Казы торопливо поблагодарил, встал и исчез из юрты.
— Джанмурчи! Ты молодец! — сказал Кондратий.
— Командир! Я буду мстить за Будая! — торжественно проговорил киргиз.
— Поезжай теперь домой! Там к тебе придут другие шакалы. За деньги они расскажут тебе все! Их так много, что они разорвут на части отца контрабанды. О! О! Будай! Будай!
Кондратий погладил Джанмурчи по лицу, вышел и сел на коня. Красноармеец ехал сзади и посвистывал от удовольствия. По толпе шел говор.
— Кок уру! Кок уру! (Зеленая оса) — Кондратий уже был знаменит и имел прозвище. Недалеко от конского базара слышались такие крики, что долетали даже сюда. Там шел разгром курильни опия.
— Что, Саламатин, как твое плечо? — спросил кавалерист, обернувшись в седле.
— Ничего! Спасибо! — бодро ответил солдат.

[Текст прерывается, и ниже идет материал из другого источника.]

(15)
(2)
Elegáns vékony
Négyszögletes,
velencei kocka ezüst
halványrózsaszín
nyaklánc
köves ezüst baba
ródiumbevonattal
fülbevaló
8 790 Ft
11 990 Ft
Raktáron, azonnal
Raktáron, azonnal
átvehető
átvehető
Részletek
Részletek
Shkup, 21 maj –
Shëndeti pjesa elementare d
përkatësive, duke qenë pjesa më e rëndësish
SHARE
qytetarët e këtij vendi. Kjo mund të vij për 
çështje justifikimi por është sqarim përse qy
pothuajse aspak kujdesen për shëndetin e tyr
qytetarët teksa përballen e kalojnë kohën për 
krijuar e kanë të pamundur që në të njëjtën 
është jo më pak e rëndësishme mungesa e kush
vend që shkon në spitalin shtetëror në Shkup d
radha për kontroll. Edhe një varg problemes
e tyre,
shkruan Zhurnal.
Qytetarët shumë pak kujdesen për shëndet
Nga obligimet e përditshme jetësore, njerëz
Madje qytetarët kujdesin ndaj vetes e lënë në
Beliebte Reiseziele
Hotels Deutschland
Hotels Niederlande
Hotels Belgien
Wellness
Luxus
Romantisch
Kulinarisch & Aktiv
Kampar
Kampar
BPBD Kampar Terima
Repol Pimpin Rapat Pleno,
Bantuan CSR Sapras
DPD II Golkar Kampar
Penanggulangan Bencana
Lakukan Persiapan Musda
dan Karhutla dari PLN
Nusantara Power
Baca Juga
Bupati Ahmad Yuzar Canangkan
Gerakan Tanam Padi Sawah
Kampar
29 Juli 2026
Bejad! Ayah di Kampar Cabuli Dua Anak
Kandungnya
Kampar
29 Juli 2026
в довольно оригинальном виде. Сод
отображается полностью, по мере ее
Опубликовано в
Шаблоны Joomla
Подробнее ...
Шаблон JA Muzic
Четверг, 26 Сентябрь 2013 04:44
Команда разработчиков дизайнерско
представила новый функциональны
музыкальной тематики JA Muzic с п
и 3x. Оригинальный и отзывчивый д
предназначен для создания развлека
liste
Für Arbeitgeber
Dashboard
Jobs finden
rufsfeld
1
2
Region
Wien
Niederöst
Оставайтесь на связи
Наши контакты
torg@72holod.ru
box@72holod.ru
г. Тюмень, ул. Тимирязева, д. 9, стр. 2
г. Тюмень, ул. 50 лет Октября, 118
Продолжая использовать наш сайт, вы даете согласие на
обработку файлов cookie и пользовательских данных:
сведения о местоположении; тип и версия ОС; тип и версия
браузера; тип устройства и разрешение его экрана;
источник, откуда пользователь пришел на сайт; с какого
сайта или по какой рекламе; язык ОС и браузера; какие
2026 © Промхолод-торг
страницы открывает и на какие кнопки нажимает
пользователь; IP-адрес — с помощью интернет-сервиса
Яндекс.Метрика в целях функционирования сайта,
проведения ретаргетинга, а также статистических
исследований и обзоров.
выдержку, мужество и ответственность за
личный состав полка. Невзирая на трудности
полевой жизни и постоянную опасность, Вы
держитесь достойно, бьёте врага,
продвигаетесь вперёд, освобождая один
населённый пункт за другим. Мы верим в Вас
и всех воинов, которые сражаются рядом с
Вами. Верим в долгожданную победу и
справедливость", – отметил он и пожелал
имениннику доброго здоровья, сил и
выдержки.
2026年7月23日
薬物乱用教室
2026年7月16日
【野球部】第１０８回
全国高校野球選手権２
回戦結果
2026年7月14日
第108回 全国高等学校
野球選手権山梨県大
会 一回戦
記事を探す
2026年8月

В это время почтительный ропот пролетел по толпе, и она широко расступилась. Навстречу Кондратию медленно ехал Байзак. Он приветливо улыбался, хотя его лицо было желтым от ярости.
— А вот и контроль едет! — сказал Саламатин, указывая глазами на Байзака. — Только немножко поздно, — насмешливо добавил он. Кавалерист оглянулся. Там где был Джанмурчи, как на пожаре работали люди. Они разбивали юрту и грузили ее на верблюдов. Кондратий приветливо поздоровался и заговорил, чтобы дать Джанмурчи скрыться.

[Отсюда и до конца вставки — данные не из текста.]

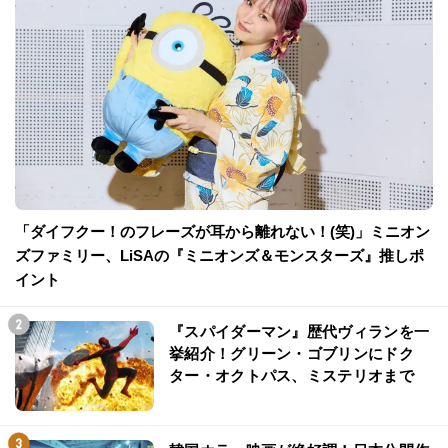
「ダイフクー！のフレーズが耳から離れない！(笑)」ミニオン
ズファミリー、LiSAの『ミニオンズ＆モンスターズ』推しポ
イント
『スパイダーマン』歴代ヴィランを一
挙紹介！グリーン・ゴブリンにドク
ター・オクトパス、ミステリオまで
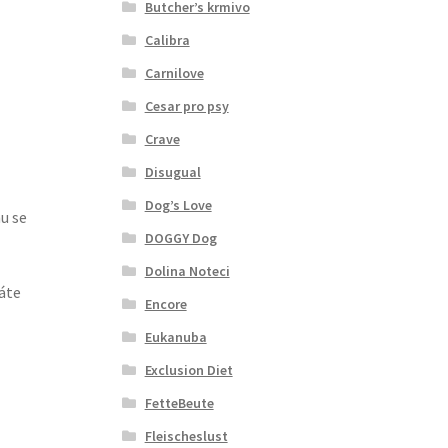
Butcher’s krmivo
Calibra
Carnilove
Cesar pro psy
Crave
Disugual
Dog’s Love
u se
DOGGY Dog
Dolina Noteci
dáte
Encore
Eukanuba
Exclusion Diet
FetteBeute
Fleischeslust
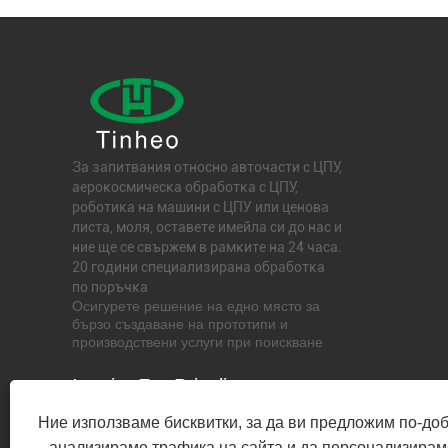
За запитвания относно авточасти с ЦПУ,
аерокосмическа обработка с ЦПУ,
роботика на машини с ЦПУ или ценова
листа, моля, оставете имейла си до нас и
ние ще се свържем в рамките на 24 часа.
20 години специализирана обработка
по поръчка
Осигурете решение на едно място за
бързо създаване на прототипи и
производствени услуги при поискване
Inquiry For Pricelist
Ние използваме бисквитки, за да ви предложим по-до
анализираме трафика на сайта и да персонализирам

— Хорошая милисия! Поймал много опия, — сказал Байзак, пытливо заглянув в глаза командиру полка. Прижав руку к сердцу, он ласково закивал головой, пробормотал проклятие и повернул коня в толпу. Но сбоку раздался хохот. Байзак оглянулся, как тигр. Жена Будая хохотала ему в лицо. Отвернувшись, он тронул коня, а Кондратий побелел от бешенства.
— Зря! Зря! — неодобрительно проговорил Саламатин. — И зачем это бабы лезут? Нешто можно женщине на себя гнев такого зверя принимать? — и покачав головой, он тронул коня за командиром.
На другой день на крыльце опийной конторы была сплошная толпа. В комнате перед барьером сгрудились плантаторы. Острый запах конского пота и сырой дурман опия не давал дышать. За низенькими столами, выбиваясь из сил, работали весовщики. Кувшины, банки, тазы, кружки, наполненные вязким коричневым тестом, стояли на барьере и колыхались в целом лесе поднятых рук. Гам стоял такой, что в голове звенело. Казалось, контора подверглась нашествию монголов. Кричащие ватаги вторгались одна за другой в набитую комнату. Полосатые цветные халаты лезли один на другой. Над барьером был ряд монгольских лиц, как в картинной галлерее. Коричневые и черные, скуластые с узкими заплывшими глазами. Они смеялись, кричали и улыбались. Опрокинутые назад лбы, приплюснутые носы на широких лицах, вдавленные в жирные щеки и лукавые, сверлящие глаза смотрели на весовщиков. При каждой улыбке узкие, косо прорезанные глаза заплывали и исчезали. Весы непрерывно стучали. Когда выкрикивали фамилию, промокшие от пота расписки, с расплывшимися кляксами, падали на стол и заносились в журнал. Мокрая от пота спина весовщика в чесунчевой рубашке выпрямилась. Ошалевший приемщик злобно посмотрел и проговорил:
— От этой проклятой жары и опия наверно кто-нибудь сегодня взбесится.
— Сегодня принято тридцать пудов! — послышался глухой ответ соседа. — Ведь дневной сбор надо принять. За патьдесят-шестьдесят верст везут. Деньги-то нужны. Не примем, все к чорту, в контрабанду уйдет.